- What you are asked to do
In the material below, find the line containing "Cruze Motor Elektrik Parçaları" and the line containing "Наждачная бумага, держалки". Output those two lines and all lines between them exactly, without pictures.

- Excerpted records
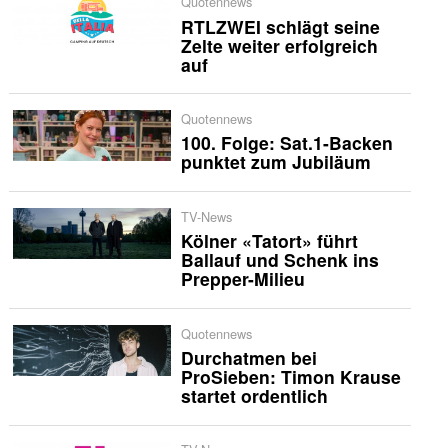
Quotennews
RTLZWEI schlägt seine
Zelte weiter erfolgreich
auf
Quotennews
100. Folge: Sat.1-Backen
punktet zum Jubiläum
TV-News
Kölner «Tatort» führt
Ballauf und Schenk ins
Prepper-Milieu
Quotennews
Durchatmen bei
ProSieben: Timon Krause
startet ordentlich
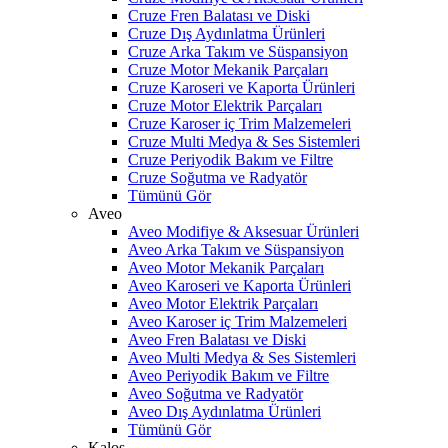
Cruze Fren Balatası ve Diski
Cruze Dış Aydınlatma Ürünleri
Cruze Arka Takım ve Süspansiyon
Cruze Motor Mekanik Parçaları
Cruze Karoseri ve Kaporta Ürünleri
Cruze Motor Elektrik Parçaları
Cruze Karoser iç Trim Malzemeleri
Cruze Multi Medya & Ses Sistemleri
Cruze Periyodik Bakım ve Filtre
Cruze Soğutma ve Radyatör
Tümünü Gör
Aveo
Aveo Modifiye & Aksesuar Ürünleri
Aveo Arka Takım ve Süspansiyon
Aveo Motor Mekanik Parçaları
Aveo Karoseri ve Kaporta Ürünleri
Aveo Motor Elektrik Parçaları
Aveo Karoser iç Trim Malzemeleri
Aveo Fren Balatası ve Diski
Aveo Multi Medya & Ses Sistemleri
Aveo Periyodik Bakım ve Filtre
Aveo Soğutma ve Radyatör
Aveo Dış Aydınlatma Ürünleri
Tümünü Gör
Kalos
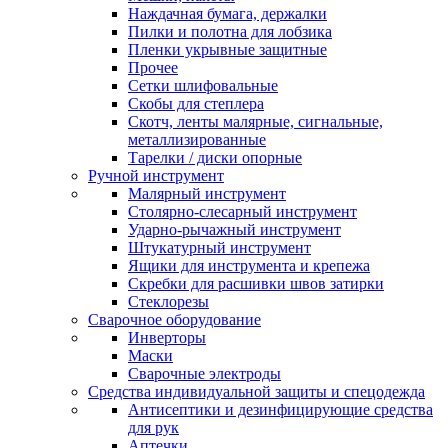
Наждачная бумага, держалки
Пилки и полотна для лобзика
Пленки укрывные защитные
Прочее
Сетки шлифовальные
Скобы для степлера
Скотч, ленты малярные, сигнальные,
металлизированные
Тарелки / диски опорные
Ручной инструмент
Малярный инструмент
Столярно-слесарный инструмент
Ударно-рычажный инструмент
Штукатурный инструмент
Ящики для инструмента и крепежа
Скребки для расшивки швов затирки
Стеклорезы
Сварочное оборудование
Инверторы
Маски
Сварочные электроды
Средства индивидуальной защиты и спецодежда
Антисептики и дезинфицирующие средства
для рук
Аптечки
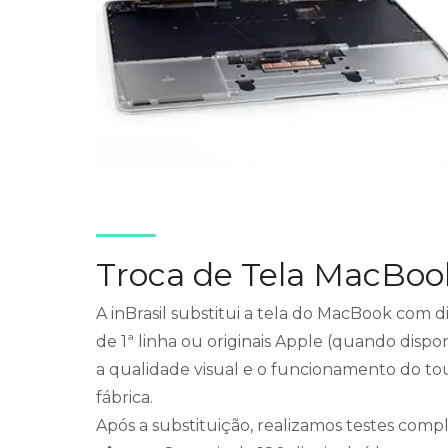
Troca de Tela MacBoo
A inBrasil substitui a tela do MacBook com 
de 1ª linha ou originais Apple (quando dispon
a qualidade visual e o funcionamento do to
fábrica.
Após a substituição, realizamos testes compl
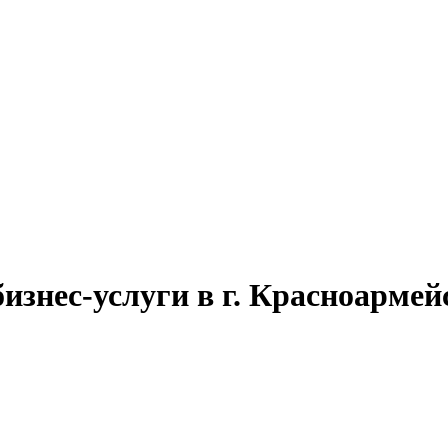
изнес-услуги в г. Красноарме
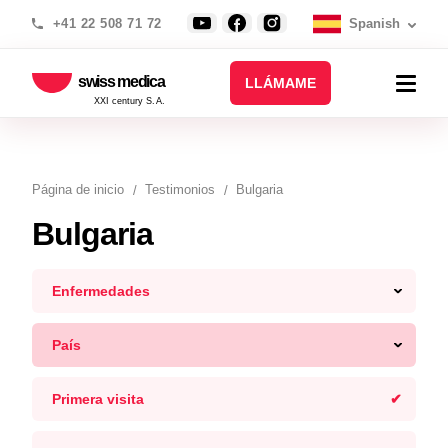
+41 22 508 71 72
Spanish
swiss medica
LLÁMAME
XXI century S.A.
Página de inicio
Testimonios
Bulgaria
Bulgaria
Enfermedades
País
Primera visita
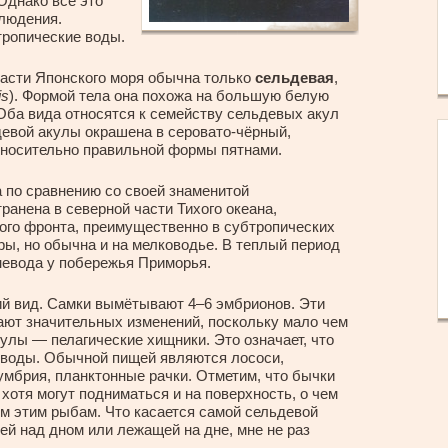
 Однако все это
блюдения.
ропические воды.
части Японского моря обычна только
сельдевая
,
is
). Формой тела она похожа на большую белую
 Оба вида относятся к семейству сельдевых акул
ьдевой акулы окрашена в серовато-чёрный,
тносительно правильной формы пятнами.
 по сравнению со своей знаменитой
ранена в северной части Тихого океана,
ого фронта, преимущественно в субтропических
ры, но обычна и на мелководье. В теплый период
 невода у побережья Приморья.
й вид. Самки вымётывают 4–6 эмбрионов. Эти
ают значительных изменений, поскольку мало чем
улы — пелагические хищники. Это означает, что
 воды. Обычной пищей являются лососи,
умбрия, планктонные рачки. Отметим, что бычки
хотя могут подниматься и на поверхность, о чем
ом этим рыбам. Что касается самой сельдевой
ей над дном или лежащей на дне, мне не раз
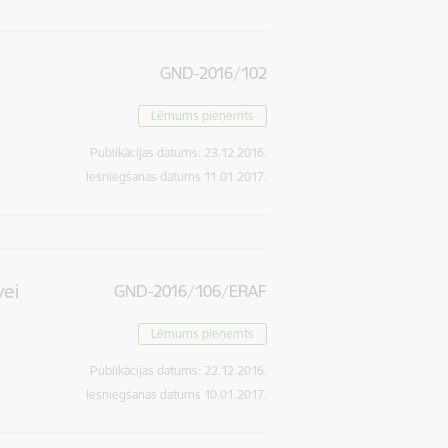
GND-2016/102
Lēmums pieņemts
Publikācijas datums:
23.12.2016.
Iesniegšanas datums
11.01.2017.
vei
GND-2016/106/ERAF
Lēmums pieņemts
Publikācijas datums:
22.12.2016.
Iesniegšanas datums
10.01.2017.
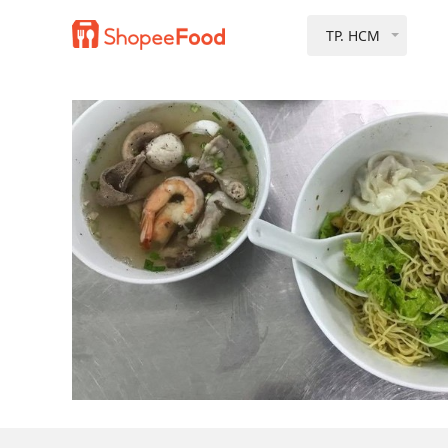
TP. HCM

- Response to this task
Cruze Motor Elektrik Parçaları
Cruze Karoser iç Trim Malzemeleri
Cruze Multi Medya & Ses Sistemleri
Cruze Periyodik Bakım ve Filtre
Cruze Soğutma ve Radyatör
Tümünü Gör
Aveo
Aveo Modifiye & Aksesuar Ürünleri
Aveo Arka Takım ve Süspansiyon
Aveo Motor Mekanik Parçaları
Aveo Karoseri ve Kaporta Ürünleri
Aveo Motor Elektrik Parçaları
Aveo Karoser iç Trim Malzemeleri
Aveo Fren Balatası ve Diski
Aveo Multi Medya & Ses Sistemleri
Aveo Periyodik Bakım ve Filtre
Aveo Soğutma ve Radyatör
Aveo Dış Aydınlatma Ürünleri
Tümünü Gör
Kalos
Наждачная бумага, держалки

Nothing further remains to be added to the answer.